Friday, January 11, 2013

Flux

There is just something about Card's works. I find myself really engrossed and excited to read them, yet there are very few that would be called "great". There are plenty of really interesting ideas. He also has a thing for literary allusions. Perhaps it is the writing style that degrades the work. But, I seem to like the style. Maybe it is just something missing there. Something that is hard to pinpoint, but that would be needed to launch his writing from the "good" to the "great".

Short story collections are always nice because they explore new ideas quickly. If one gets dull, there is not much time wasted before moving on to the next. Card is also very good with providing commentary on his stories - this is often some of the best stuff.

The last story in the work, "The Originist", was also the longest. As I started the story I did a quick double-take. These characters sounded familiar. Weren't they from Asimov's Foundation universe? No. That couldn't be. Card hates fan fiction. But, as they started talking about Trantor and foundations, I knew it was Asimov. What's with that? Well, it turns out that Card ended up breaking his own rules as part of a "Foundation's Friends" work. (Is that a sign of a great author?) The story was pretty good and did fit in well with Asimov's Foundation and Empire series.

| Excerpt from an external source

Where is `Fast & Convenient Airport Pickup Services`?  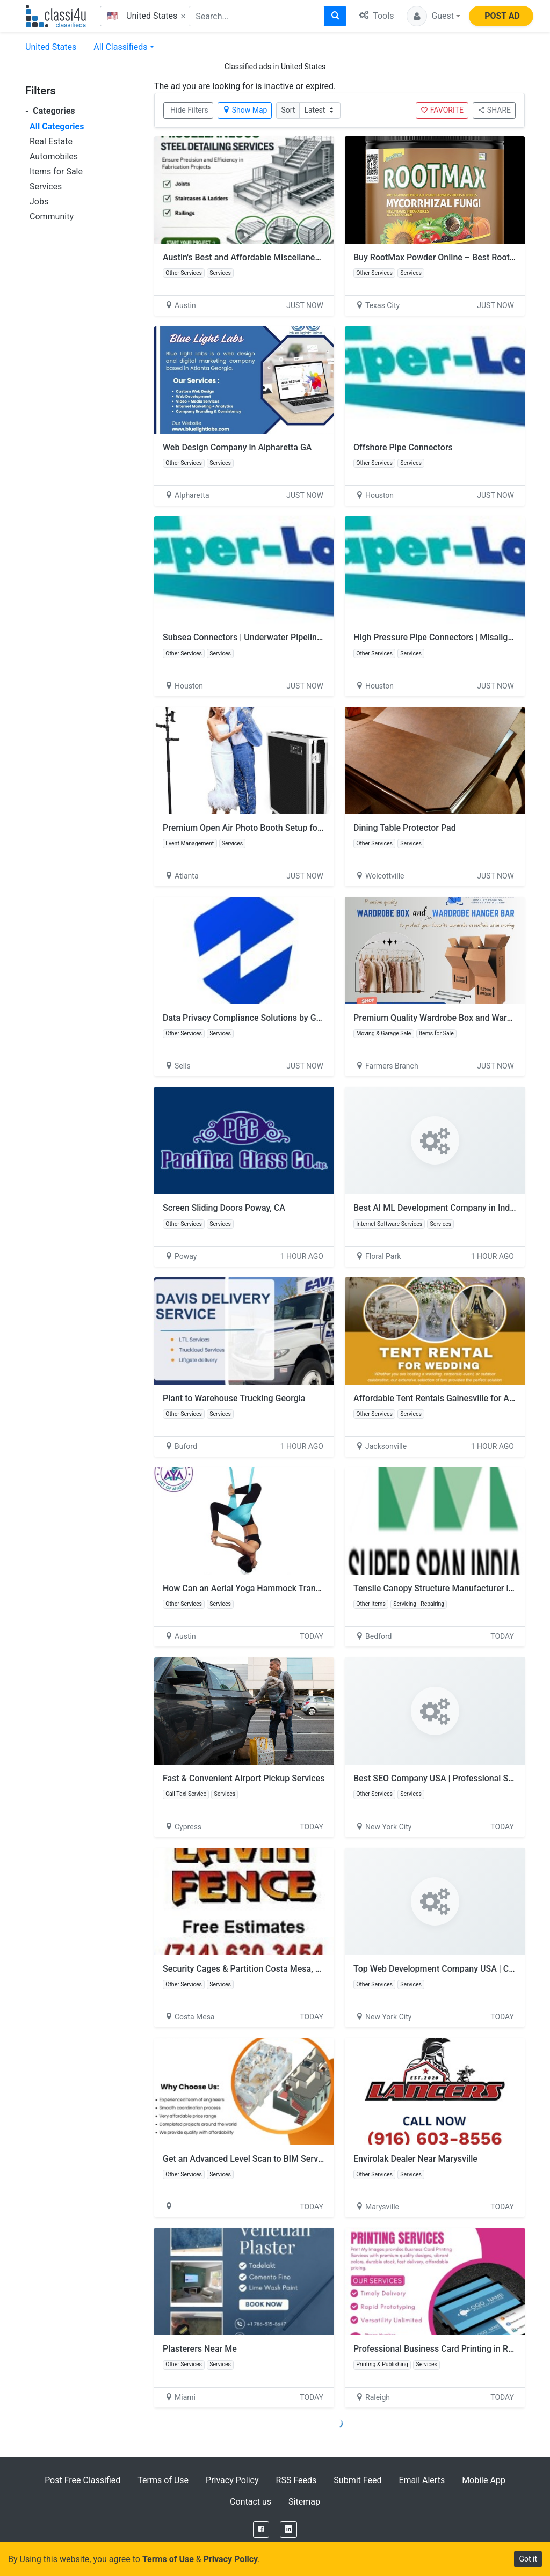 Fast & Convenient Airport Pickup Services is located at coordinates (243, 1778).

"In the Doghouse" is a story about aliens looking for a new home planet. They only have their minds left and need to live in a host species. However, their morals don't allow them to live in highly sentient species. One scout comes down to earth "controlled" by a power-company monopoly. The company charges high rates, limits usage and prohibits solar panels. The alien scout comes down, assumes the body of a condemned man and starts selling doghouses with solar panels. This provides abundant power to people. However, so they don't get caught, he also requires everyone to have a dog. The power company now falls to its knees, and dog houses are spread all over the world. The scout goes back home, is commended for a setting up the ideal host situation, and is then asked to commit suicide (for being hosted in a man.) The aliens then come down, occupy the bodies of the dogs, and start showing their supreme intellect to the humans. The humans just laugh at the smart dogs, and the aliens end up going back to being just dogs.
This has a sly message about government and "do-gooders" getting mangled up in ideas that are not necessarily good. People conserve energy because it is so limited. Alternatives are made illegal. The great monopolists can grow rich in this scenario. Only through subterfuge can people overcome this. After gaining this victory with the aid of the aliens, the people turn around and do the same with the aliens. Rather than working together with the intellectual giants that have visited, they continue to hold dogs in their same subservient positions.

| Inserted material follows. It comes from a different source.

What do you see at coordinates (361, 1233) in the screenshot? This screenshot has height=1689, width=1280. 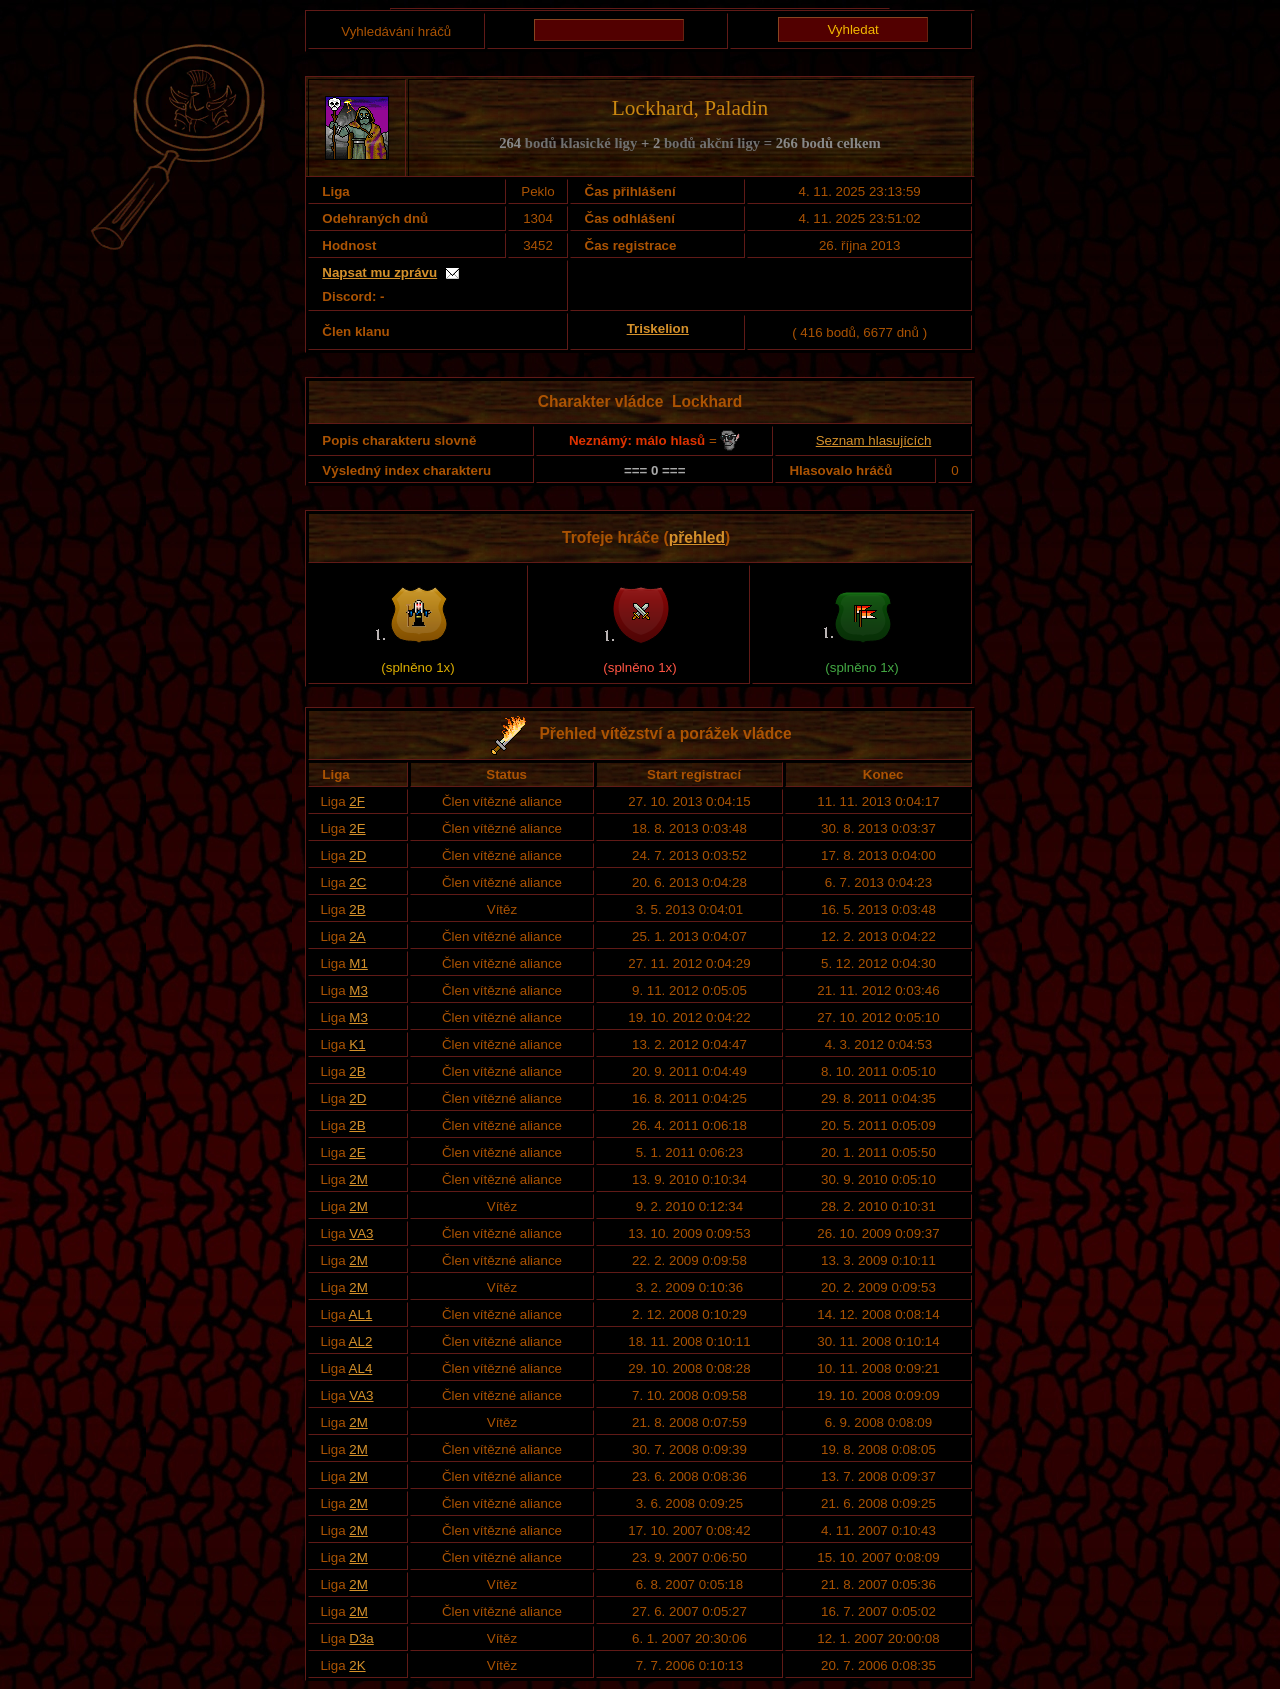 I see `VA3` at bounding box center [361, 1233].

"A Thousand Deaths" is a gruesome tale of a man that is cloned and killed multiple times in an attempt to get a coerced "believable" confession. The confession is judged believable by the response of a test audience. He is never believable, eventually deciding to criticize the state and mentally "poison" the audience.

In "Clap Hands and Sing" a man and a woman independently travel back in time to kindle a childhood crush. This is one of the poorer stories.

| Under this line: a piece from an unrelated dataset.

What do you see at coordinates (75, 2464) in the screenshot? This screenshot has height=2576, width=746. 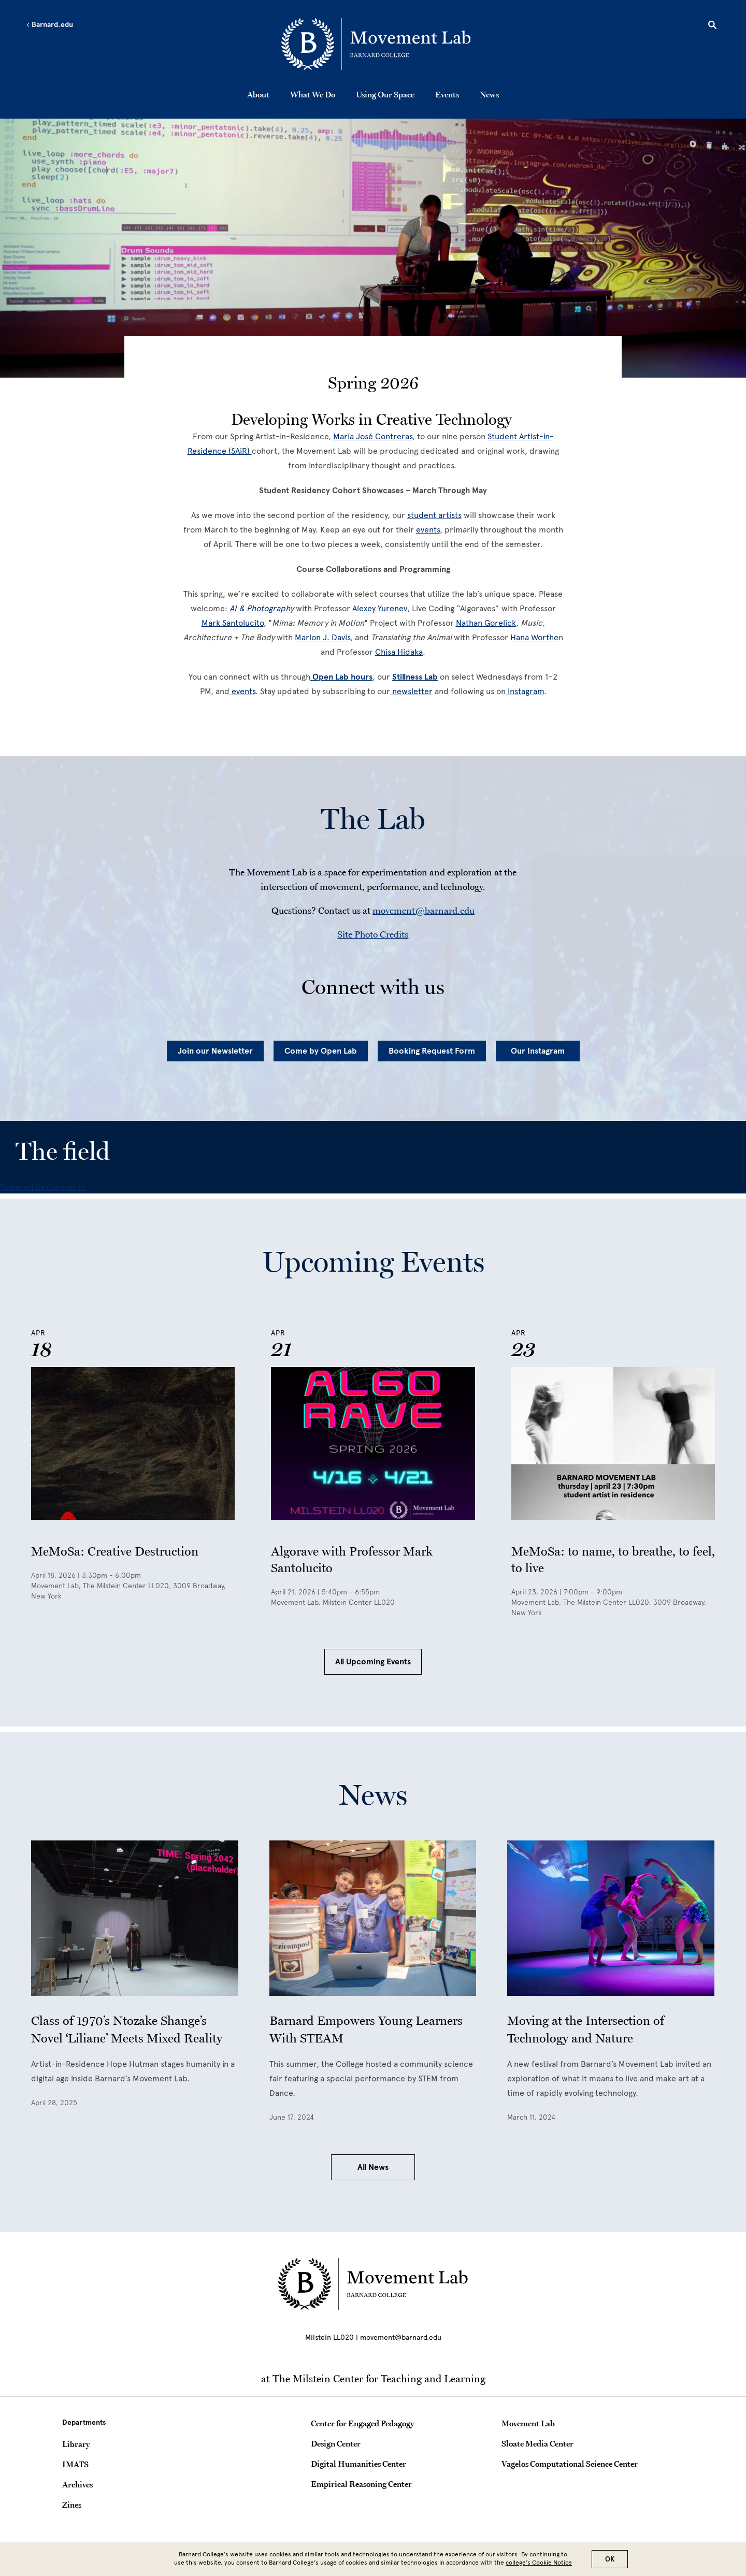 I see `IMATS` at bounding box center [75, 2464].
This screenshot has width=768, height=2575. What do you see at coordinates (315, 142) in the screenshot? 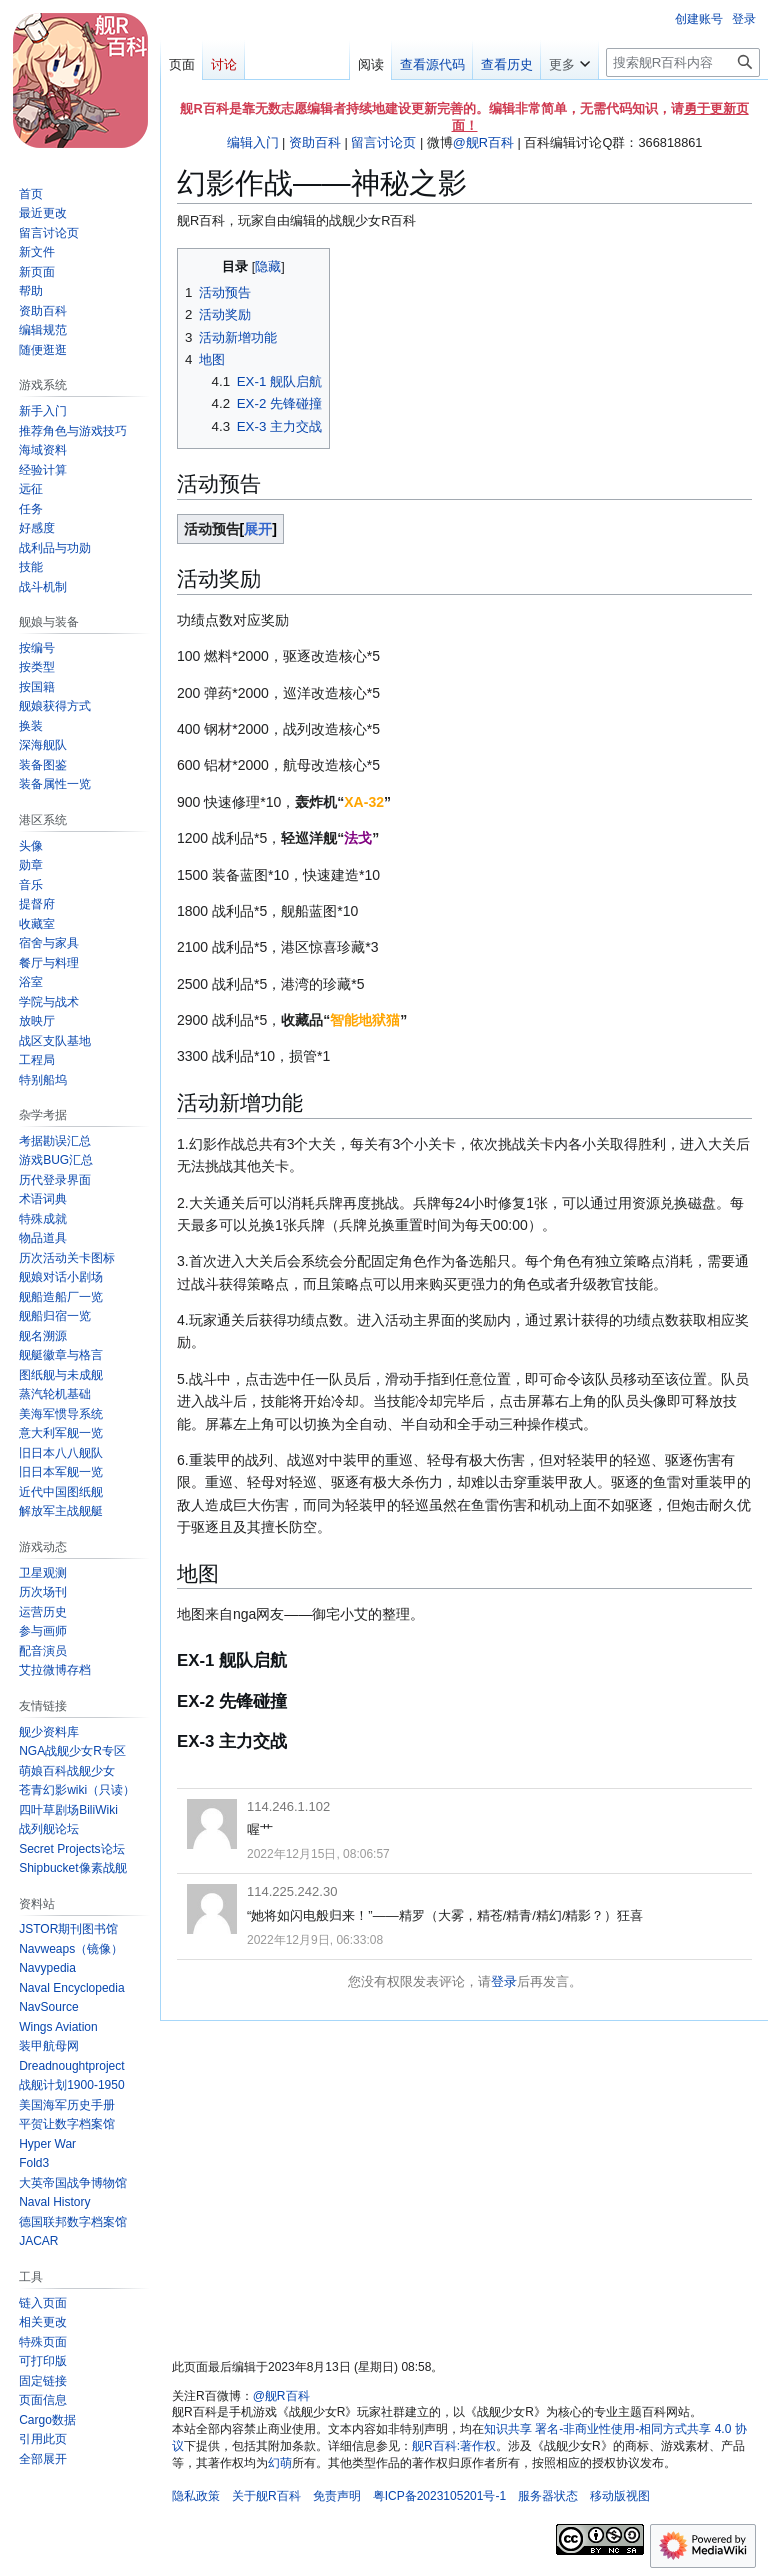 I see `资助百科` at bounding box center [315, 142].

"Dogwalker" is Card's cyperbunk about a password cracking man-boy who almost gets away with the perfect crime, but fails because the target always types his password twice. How hard would it be to guess somebody's password after knowing their life well?

"But We Try Not to Act Like It" is about a lonely man who is sick of his TV. Legislation has made TV watching mandatory for singles. Legislation also requires individualized programming for small minority groups, and restricts content based on tendencies (such as violence) of the audience. However, this attempt to control entertainment backfires as many people are harmed by problems with the programs. It contains some big-brother themes, but is an easily forgettable story.

"I Put My Blue Genes" is about a crew that returns to earth after 100s of years in space. They left right as the USSR and USA were on the brink of biological warfare. They find a small US base that is battling the Russian attacks. It turns out the Russians had been eliminated a long time ago, and it is simply the mutations of the past weapons that they are fighting. The earth, however, is nearly uninhabitable, and the people have significantly mutated and need to continue to do so to survive. Its a cautionary tale of war for war's sake. When your entire identity is wound up in fighting an enemy, its difficult to know what to do when the enemy is gone.